Former BP engineer convicted of obstructing federal oil spill probe
Single count of obstruction of justice carries maximum sentence of 20 years in prison, $250,000 fine
NEW ORLEANS—A former BP drilling engineer was convicted of deleting text messages from his cellphone to obstruct a federal investigation of the company’s massive 2010 oil spill in the Gulf of Mexico.
Kurt Mix was found guilty on one charge and acquitted of a second charge.
A federal jury deliberated for more than nine hours over three days before reaching the verdict on Mix’s case.
The count of obstruction of justice carries a maximum sentence of 20 years in prison and a $250,000 fine.
Mix was released on his present bond.
His sentencing is scheduled for March 26.
Mix hugged his friends and family members in the courtroom before leaving the courthouse hurriedly.
“I’m only going to speak through counsel,” he said to a reporter trying to ask him a question.
Trailing behind her brother in the courthouse lobby, Bridget Mix called the verdict “just unbelievable.”

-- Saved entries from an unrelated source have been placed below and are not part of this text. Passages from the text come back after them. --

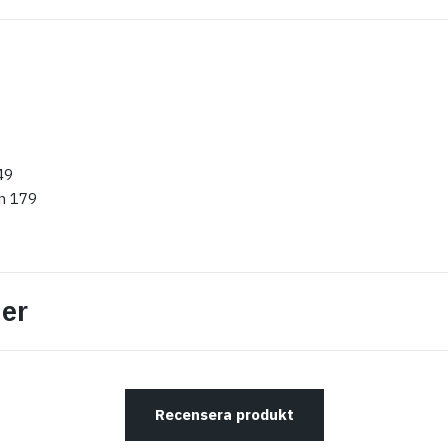
49
n 179
er
Recensera produkt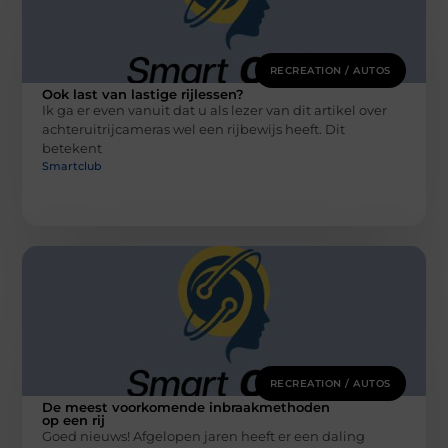
RECREATION / AUTOS
Ook last van lastige rijlessen?
Ik ga er even vanuit dat u als lezer van dit artikel over
achteruitrijcameras wel een rijbewijs heeft. Dit
betekent
Smartclub
RECREATION / AUTOS
De meest voorkomende inbraakmethoden
op een rij
Goed nieuws! Afgelopen jaren heeft er een daling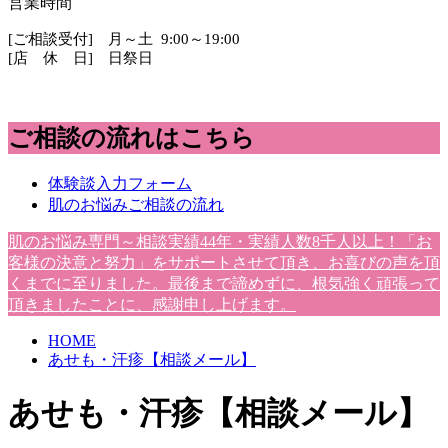
営業時間
[ご相談受付] 月～土 9:00～19:00
[店 休 日] 日祭日
ご相談の流れはこちら
体験談入力フォーム
肌のお悩みご相談の流れ
肌のお悩み専門～相談実績44年・実績人数8千人以上！「お
客様の決意と努力」をサポートさせて頂き、お喜びの声を頂
くまでに至りました。最後まで諦めずに、根気強く頑張って
頂きましたことに、感謝申し上げます。
HOME
あせも・汗疹【相談メール】
あせも・汗疹【相談メール】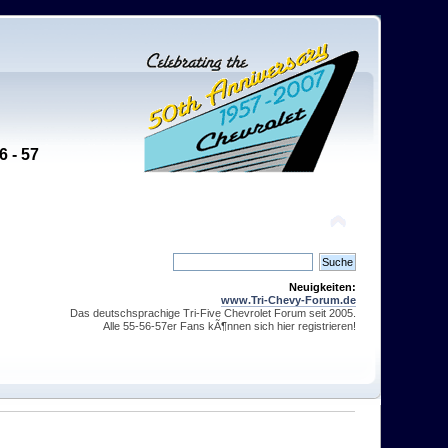
6 - 57
Neuigkeiten:
www.Tri-Chevy-Forum.de
Das deutschsprachige Tri-Five Chevrolet Forum seit 2005.
Alle 55-56-57er Fans kÃ¶nnen sich hier registrieren!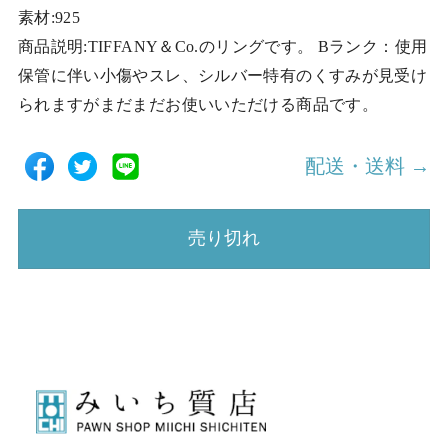
素材:925
商品説明:TIFFANY＆Co.のリングです。 Bランク：使用
保管に伴い小傷やスレ、シルバー特有のくすみが見受け
られますがまだまだお使いいただける商品です。
配送・送料 →
売り切れ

“You can’t wrap your head around any of it,” she said.
Prosecutors argued that the 52-year-old engineer from Katy, Texas, was trying to destroy evidence when he deleted hundreds of text messages to and from a supervisor and a BP contractor.
An indictment also accused Mix of deleting two voicemails from the same two people.
Mix was convicted of the count that charged him with deleting the string of messages with his supervisor, Jonathan Sprague, and acquitted of the count that charged him with deleting the string of messages with contractor Wilson Arabie.
Sprague didn’t testify at the trial, but Arabie was a prosecution witness.
Outside the courthouse after the verdict, two jurors told reporters that the lack of testimony from Sprague and the fact that 17 messages in that string couldn’t be recovered were factors in their votes to convict Mix of that count.
“Sprague would have been the determining factor,” said juror William Gunn, 48, of New Orleans. “There were missing texts, and we couldn’t tell if they were relevant or not.”
“It was the unknown, and Sprague was the other half of that unknown,” added fellow juror Scott Galliano, 49, of Luling, La.
U.S. District Judge Stanwood Duval Jr. had instructed jurors that they couldn’t give “undue weight” to the 17 unrecovered text messages.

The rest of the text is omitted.